Several lines of evidence, including clinical, experimental and morphological data, support the concept that squamous cell carcinoma of the upper aerodigestive tract arises from noninvasive lesions of the stratified squamous epithelium. These lesions encompass a histological continuum between the normal mucosa at one end and high-grade dysplasia/carcinoma in situ, at the other end, establishing a model of neoplastic progression. The identification of preneoplastic lesions of the upper aerodigestive tract, through clinical, morphological and more recently, molecular means, helps in the early detection and treatment of head-and-neck squamous cell carcinoma.

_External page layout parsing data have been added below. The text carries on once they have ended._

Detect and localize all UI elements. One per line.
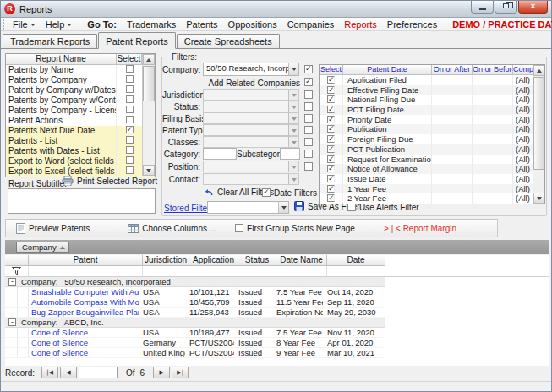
position-filter-checkbox[interactable] (304, 162, 313, 171)
jurisdiction-column-header[interactable]: Jurisdiction (143, 255, 189, 266)
classes-filter-checkbox[interactable] (304, 138, 313, 146)
date-checkbox[interactable] (327, 125, 335, 133)
compl-cell[interactable]: (All) (513, 75, 534, 85)
patent-link[interactable]: Cone of Silence (29, 328, 139, 337)
date-filters-checkbox[interactable] (262, 188, 271, 197)
category-filter-checkbox[interactable] (304, 150, 313, 158)
patent-link[interactable]: Automobile Compass With Motion Sens... (29, 297, 139, 307)
last-record-button[interactable]: ▶| (172, 367, 189, 378)
report-row[interactable]: Patents by Company (6, 75, 155, 85)
on-or-before-column-header[interactable]: On or Before (473, 65, 513, 75)
on-or-after-cell[interactable] (432, 184, 473, 194)
dropdown-arrow-icon[interactable] (288, 63, 298, 75)
patent-link[interactable]: Cone of Silence (29, 348, 139, 357)
menu-oppositions[interactable]: Oppositions (223, 19, 282, 30)
menu-preferences[interactable]: Preferences (382, 19, 442, 30)
report-select-checkbox[interactable] (126, 116, 134, 123)
report-row[interactable]: Patent by Company w/Dates (6, 85, 155, 95)
stored-filter-link[interactable]: Stored Filter: (164, 204, 212, 213)
record-number-input[interactable] (79, 367, 118, 378)
date-checkbox[interactable] (327, 185, 335, 193)
on-or-after-cell[interactable] (432, 174, 473, 184)
compl-cell[interactable]: (All) (513, 144, 534, 155)
report-row[interactable]: Export to Word (select fields below) (6, 156, 155, 166)
choose-columns-button[interactable]: Choose Columns ... (128, 224, 216, 233)
date-checkbox[interactable] (327, 86, 335, 94)
add-related-checkbox[interactable] (304, 78, 313, 86)
menu-help[interactable]: Help (41, 19, 78, 30)
patent-column-header[interactable]: Patent (29, 255, 143, 266)
table-row[interactable]: Cone of SilenceUnited KingdomPCT/US2004/… (5, 348, 385, 358)
menu-trademarks[interactable]: Trademarks (122, 19, 181, 30)
select-column-header[interactable]: Select (320, 65, 343, 75)
report-margin-control[interactable]: > | < Report Margin (384, 224, 456, 233)
compl-cell[interactable]: (All) (513, 95, 534, 105)
report-select-checkbox[interactable] (126, 136, 134, 144)
stored-filter-dropdown[interactable] (207, 201, 289, 214)
tab-trademark-reports[interactable]: Trademark Reports (3, 34, 97, 48)
on-or-before-cell[interactable] (473, 155, 513, 165)
patent-type-filter-checkbox[interactable] (304, 126, 313, 134)
tab-create-spreadsheets[interactable]: Create Spreadsheets (177, 34, 280, 48)
patent-link[interactable]: Smashable Computer With Automatic R... (29, 287, 139, 297)
table-row[interactable]: Bug-Zapper Bougainvillea PlantUSA11/258,… (5, 308, 385, 318)
on-or-after-cell[interactable] (432, 124, 473, 134)
date-grid-scrollbar[interactable] (533, 65, 544, 204)
application-filter-cell[interactable] (189, 266, 238, 276)
category-input[interactable] (203, 148, 237, 160)
patent-date-column-header[interactable]: Patent Date (343, 65, 432, 75)
application-column-header[interactable]: Application (189, 255, 238, 266)
report-row[interactable]: Patents with Dates - List (6, 146, 155, 156)
subcategory-input[interactable] (280, 148, 300, 160)
close-button[interactable]: × (518, 1, 548, 14)
date-checkbox[interactable] (327, 194, 335, 202)
classes-dropdown[interactable] (203, 136, 299, 148)
scroll-down-button[interactable] (143, 165, 155, 176)
scroll-up-button[interactable] (143, 54, 155, 65)
report-select-checkbox[interactable] (126, 166, 134, 174)
on-or-before-cell[interactable] (473, 85, 513, 95)
date-checkbox[interactable] (327, 95, 335, 103)
patent-link[interactable]: Bug-Zapper Bougainvillea Plant (29, 308, 139, 317)
date-checkbox[interactable] (327, 76, 335, 84)
compl-cell[interactable]: (All) (513, 155, 534, 165)
first-record-button[interactable]: |◀ (41, 367, 58, 378)
menu-patents[interactable]: Patents (181, 19, 222, 30)
on-or-before-cell[interactable] (473, 115, 513, 125)
compl-cell[interactable]: (All) (513, 164, 534, 174)
report-row[interactable]: Patents - List (6, 136, 155, 146)
jurisdiction-dropdown[interactable] (203, 89, 299, 101)
report-row[interactable]: Patents by Name (6, 65, 155, 75)
on-or-after-cell[interactable] (432, 193, 473, 204)
scroll-up-button[interactable] (533, 65, 544, 76)
report-select-checkbox[interactable] (126, 95, 134, 103)
compl-cell[interactable]: (All) (513, 174, 534, 184)
table-row[interactable]: Automobile Compass With Motion Sens...US… (5, 297, 385, 308)
on-or-before-cell[interactable] (473, 193, 513, 204)
on-or-before-cell[interactable] (473, 124, 513, 134)
on-or-after-cell[interactable] (432, 144, 473, 155)
compl-cell[interactable]: (All) (513, 105, 534, 115)
report-select-checkbox[interactable] (126, 126, 134, 133)
patent-type-dropdown[interactable] (203, 124, 299, 136)
scrollbar-thumb[interactable] (533, 77, 544, 170)
scrollbar-thumb[interactable] (143, 66, 155, 101)
group-row[interactable]: - Company: ABCD, Inc. (5, 318, 385, 328)
select-header[interactable]: Select (117, 54, 142, 65)
on-or-before-cell[interactable] (473, 184, 513, 194)
on-or-after-cell[interactable] (432, 134, 473, 144)
group-row[interactable]: - Company: 50/50 Research, Incorporated (5, 277, 385, 287)
compl-cell[interactable]: (All) (513, 115, 534, 125)
status-filter-checkbox[interactable] (304, 102, 313, 111)
collapse-icon[interactable]: - (8, 318, 16, 326)
date-name-filter-cell[interactable] (276, 266, 327, 276)
report-name-header[interactable]: Report Name (6, 54, 117, 65)
tab-patent-reports[interactable]: Patent Reports (98, 32, 175, 49)
report-row[interactable]: Patents by Company w/Contacts (6, 95, 155, 106)
report-select-checkbox[interactable] (126, 106, 134, 113)
filing-basis-dropdown[interactable] (203, 112, 299, 124)
status-filter-cell[interactable] (238, 266, 276, 276)
date-checkbox[interactable] (327, 106, 335, 113)
on-or-after-cell[interactable] (432, 85, 473, 95)
jurisdiction-filter-checkbox[interactable] (304, 90, 313, 99)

The most common OPMD lesions are oral leukoplakia, OSMF, erythroplakia and verrucous carcinoma. Some miscellaneous inherited/acquired diseases such as xeroderma pigmentosum, dyskeratosis congenita, Fanconi's anemia, chronic iron deficiency anemia and immunodeficiency are the other potentially malignant disorders for oral carcinoma. OSMF is a precancerous condition which is a chronic, complex and irreversible condition characterized by juxta-epithelial inflammation and progressive fibrosis of the submucosal tissues. As the disease progresses, the fibrotic bands become rigid such that the patient is unable to open his/her mouth. The condition is habit dependent where the main component is areca nut. Leukoplakia, literally meaning “white patch,” is an OPMD occurring in those individuals having either tobacco smoking or tobacco chewing habits. Leukoplakia results from chronic irritation of mucous membranes by carcinogens, stimulating the proliferation of epithelial tissue. Leukoplakia also reveals hyperkeratosis variably associated with the underlying epithelial hyperplasia. The chance that oral leukoplakia will convert into oral carcinoma is reported to be ~20%. Erythroplakia is a bright red velvety plaque. It is generally associated with the underlying epithelial dysplasia and has a greater potential to turn into malignancy than leukoplakia. Almost 40%–50% of erythroplakia cases turn into carcinoma. Verrucous carcinoma, characterized by a warty, bulky, elevated, fungating appearance, is a condition occurring predominantly in elderly patients with poor oral hygiene and tobacco abuse. The chance that verrucous cancers will show metastasis is rare though conflicting reports are seen in the recent literature which includes hybrid carcinomas. Genetic events such as silencing of tumor suppressor genes and activation of oncogenes play key role in the etiology of oral cancer. In our recent genome-wide DNA methylation study, we identified several novel differentially methylated genes associated with OSCC. We identified a unique set of hypomethylated immunoresponse genes among OSCC patients in India, which might be attributed to different oral habits observed in Indian patients.

Pathway analysis of these hypomethylated genes indicated that the OSCC patients in India induce an antitumor T-cell response, with mobilization of T-lymphocytes in the neoplastic environment. Recent studies also implicated a role of both genetic and epigenetic alterations and their complementary roles regarding the current understanding of the molecular pathogenesis of OPMD. However, we are far away from understanding the actual molecular mechanism of these potentially malignant disorders. More focused studies, considering both genetic and epigenetic alterations along with several environmental factors, may help us to unravel the molecular mechanism behind their potential for transforming into malignant lesions.